Let's suppose the alien determines the probability of me one-boxing is p. For
the sake of simplicity, let's assume he then puts the 1M into one of the boxes
with this probability p. (In theory he could do it whenever p exceeded some
thresh-hold, but this just complicates the math.)

Therefore, once I encounter the situation, there are two possible states:

a) with probability p there is 1M in one box, and 1k in the other

b) with probability 1-p there is 0 in one box, and 1k in the other

So:

the expected return of two-boxing is p _(1M+1k)+(1-p)_ 1k = 1M _p + 1k_ p + 1k
- 1k _p = 1M_ p + 1k

the expected return of one-boxing is 1Mp

If the act of choosing affects the prior determination p, then the expected
return calculation differs depending on my choice:

If I choose to two-box, then p=~0, and I get about 1k on average

If I choose to one-box, then p=~1, and I get about 1M on average

In this case, the expected return is higher by one-boxing.

If choosing the box does not affect p, then p is the same in both expected
return calculations.

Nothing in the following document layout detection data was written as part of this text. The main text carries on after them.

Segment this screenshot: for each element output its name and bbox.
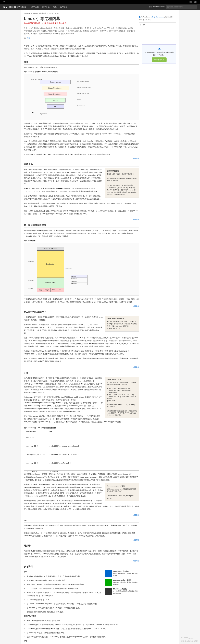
promo-dw[interactable]: developerWorks 中文社区IBM 软件下载中心，新技术中心集合成长合… — [105, 579, 139, 586]
sec-refs: 参考资料 — [24, 565, 139, 569]
nav-tech[interactable]: 技术主题 — [31, 6, 39, 8]
refs-discuss: 讨论 — [24, 640, 139, 642]
date-line: 2006 年 7 月 03 日 — [139, 19, 176, 21]
fig3-diagram: arch/i386/boot init head.S () ↓ startup_… — [24, 430, 139, 471]
search-input[interactable] — [166, 5, 197, 9]
bluemix-promo: ☁ 在 IBM Bluemix 云平台上开发并部署您的下一个应用。 开始您的试用 — [142, 44, 176, 64]
sec-startup: 系统启动 — [24, 163, 139, 167]
sidebar-grub-manual: GRUB 中的手工引导 在 GRUB 命令行中，我们可以使用 initrd 映像… — [105, 377, 139, 418]
author-line: 👤 M. Tim Jones (info@mtjones.com), 顾问工程师 — [139, 16, 176, 18]
p5: 当第二阶段的引导加载程序被装入 RAM 并执行时，通常会显示一个动画屏幕，并将 … — [24, 140, 139, 151]
author-email[interactable]: info@mtjones.com — [151, 16, 164, 18]
p10: 要引导一个操作系统，BIOS 运行时会按照 CMOS 的设置定义的顺序来搜索处于… — [24, 202, 139, 208]
nav-community[interactable]: 社区 — [53, 6, 57, 8]
sidebar-decompress: decompress_kernel 输出 函数 decompress_kerne… — [105, 483, 139, 501]
watermark: 51CTO.com blog.51cto.com — [181, 637, 198, 642]
fig2-diagram: 446 bytes 64 bytes 2 bytes 512 bytes Mas… — [24, 243, 139, 296]
p18: 将第二阶段的引导加载程序加载到内存中之后，就可以对文件系统进行查询了，并将默认的… — [24, 357, 139, 363]
page-subtitle: 从主引导记录到第一个用户空间应用程序的指导 — [24, 22, 135, 25]
back-top-link[interactable]: ↑ 回页首 — [133, 158, 139, 160]
promo-bluehathon[interactable]: BlueHathon 黑客松在一年规程技术创新技术教程的前端商业的经验 — [105, 588, 139, 595]
promo-bluemix[interactable]: IBM Bluemix 在官中心轻松实现应用程序、数据库及更多带来更多 — [105, 570, 139, 577]
fig1-caption: 图 1 是我们在 20,000 英尺的高度看到的视图。 — [24, 66, 139, 69]
back-top-link[interactable]: ↑ 回页首 — [133, 560, 139, 562]
nav-download[interactable]: 软件下载 — [42, 6, 49, 8]
p26: 在桌面 Linux 系统上，第一个启动的程序通常是 /sbin/init。但是这… — [24, 532, 139, 537]
back-top-link[interactable]: ↑ 回页首 — [133, 539, 139, 541]
sec-kernel: 内核 — [24, 372, 139, 375]
p13: 主引导加载程序的工作是查找并加载次引导加载程序（第二阶段）。它是通过在分区表中查… — [24, 298, 139, 304]
sec-init: Init — [24, 519, 139, 523]
logo-ibm: IBM — [3, 6, 7, 8]
sidebar-grub: GRUB 阶段引导加载程序 /boot/grub 目录中包含了 stage1、s… — [105, 316, 139, 332]
fig1-diagram: Power up / Reset System startup BIOS / B… — [24, 74, 139, 120]
refs-products-list: GNU GRUB 是一个非常灵活的引导加载程序。 LinuxBIOS 是 BIO… — [24, 619, 139, 638]
p16: 关于 GRUB，很好的一件事情是它包含了有关 Linux 文件系统的知识。GRU… — [24, 336, 139, 348]
p6: 这就是 Linux 引导的整个过程。现在让我们深入挖掘一下这个过程，并深入研究一… — [24, 153, 139, 156]
p4: 当找到一个引导设备之后，第一阶段的引导加载程序就被装入 RAM 并执行。这个引导… — [24, 132, 139, 138]
refs-products: 获得产品和技术 — [24, 614, 139, 618]
sec-stage2: 第二阶段引导加载程序 — [24, 310, 139, 314]
logo-dw[interactable]: developerWorks® — [9, 6, 26, 8]
sec-stage1: 第一阶段引导加载程序 — [24, 224, 139, 228]
p3: 当系统首次引导时，或系统被重置时，处理器会执行一个位于已知位置处的代码。在个人计… — [24, 122, 139, 131]
p1: 早期时，启动一台计算机意味着要给计算机喂一条包含引导程序的纸带，或者手工使用前端… — [24, 44, 139, 50]
p12: MBR 中的主引导加载程序是一个 512 字节大小的映像，其中包含程序代码和一个… — [24, 229, 139, 238]
back-top-link[interactable]: ↑ 回页首 — [133, 219, 139, 220]
fig2-title: 图 2. MBR 剖析 — [24, 240, 139, 242]
p25: 当内核被引导并进行初始化之后，内核就可以启动自己的第一个用户空间应用程序了。这是… — [24, 524, 139, 530]
bluemix-try-button[interactable]: 开始您的试用 — [152, 58, 167, 62]
fig1-title: 图 1. Linux 引导过程在 20,000 英尺处的视图 — [24, 70, 139, 73]
back-top-link[interactable]: ↑ 回页首 — [133, 305, 139, 307]
fig3-title: 图 3. Linux 内核 i386 引导的主要函数流程 — [24, 426, 139, 429]
back-top-link[interactable]: ↑ 回页首 — [133, 366, 139, 368]
top-right-links[interactable]: 登录 | 提交 — [189, 1, 197, 3]
sec-conclusion: 结束语 — [24, 544, 139, 548]
toc-toggle[interactable]: ▶ 内容 — [139, 22, 176, 27]
main-nav: IBM developerWorks® 技术主题 软件下载 社区 技术讲座 搜索… — [0, 4, 200, 10]
intro-text: 引导 Linux® 系统的过程包括很多阶段。不管您是引导一个标准的 x86 桌面… — [24, 27, 135, 35]
page-title: Linux 引导过程内幕 — [24, 16, 135, 21]
p27: 与 Linux 本身非常类似，Linux 的引导过程也非常灵活，可以支持众多的处… — [24, 550, 139, 558]
p11: 通常，Linux 都是从硬盘上引导的，其中主引导记录（MBR）中包含主引导加载程… — [24, 210, 139, 215]
search-box: 搜索 developerWorks — [149, 5, 197, 9]
ibm-mini-logo: IBM — [3, 1, 6, 3]
p2: 让我们先从高级的视角来查看 Linux 引导过程，这样就可以看到整个过程的全貌了… — [24, 52, 139, 58]
sidebar-mbr: 提取 MBR 的信息 要查看 MBR 的内容，请使用下面的命令： # dd if… — [105, 168, 139, 198]
nav-talks[interactable]: 技术讲座 — [60, 6, 67, 8]
back-top-link[interactable]: ↑ 回页首 — [133, 514, 139, 516]
sec-overview: 概述 — [24, 61, 139, 64]
promo-cards: IBM Bluemix 在官中心轻松实现应用程序、数据库及更多带来更多 deve… — [105, 570, 139, 597]
search-label: 搜索 developerWorks — [149, 6, 165, 8]
comment-link[interactable]: 💬 评论 — [24, 37, 30, 39]
p17: 当阶段 2 加载之后，GRUB 就可以在请求时显示可用内核列表（在 /etc/g… — [24, 350, 139, 355]
breadcrumb[interactable]: developerWorks 中国 > 技术主题 > Linux > 文档库 > — [24, 12, 176, 14]
top-bar: IBM 登录 | 提交 — [0, 0, 200, 4]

In this case, two boxing clearly has better expected
return than one-boxing.

Of course if the determination of p is effected by the choice actually made in
the future, you have a situation with reverse-time causality.

If I know that I am going to encounter this kind of problem, and it is somehow
possible to pre-commit to one boxing before the alien determines the
probability p of me doing so, that certainly makes sense. But it is difficult
to see why I would maintain that commitment when the choice actually presents
itself, unless I actually believe this choice effects p, which, again, implies
reverse-time causality.

It seems the problem has been setup in a deliberately confusing manner. It is
as if the alien has just decided to find people who are irrational and pay
them 1M for it. The problem seems to encourage irrational thinking, maybe
because we want to believe that rational people always win, when of course one
can set up a fairly absurd situation so that they do not.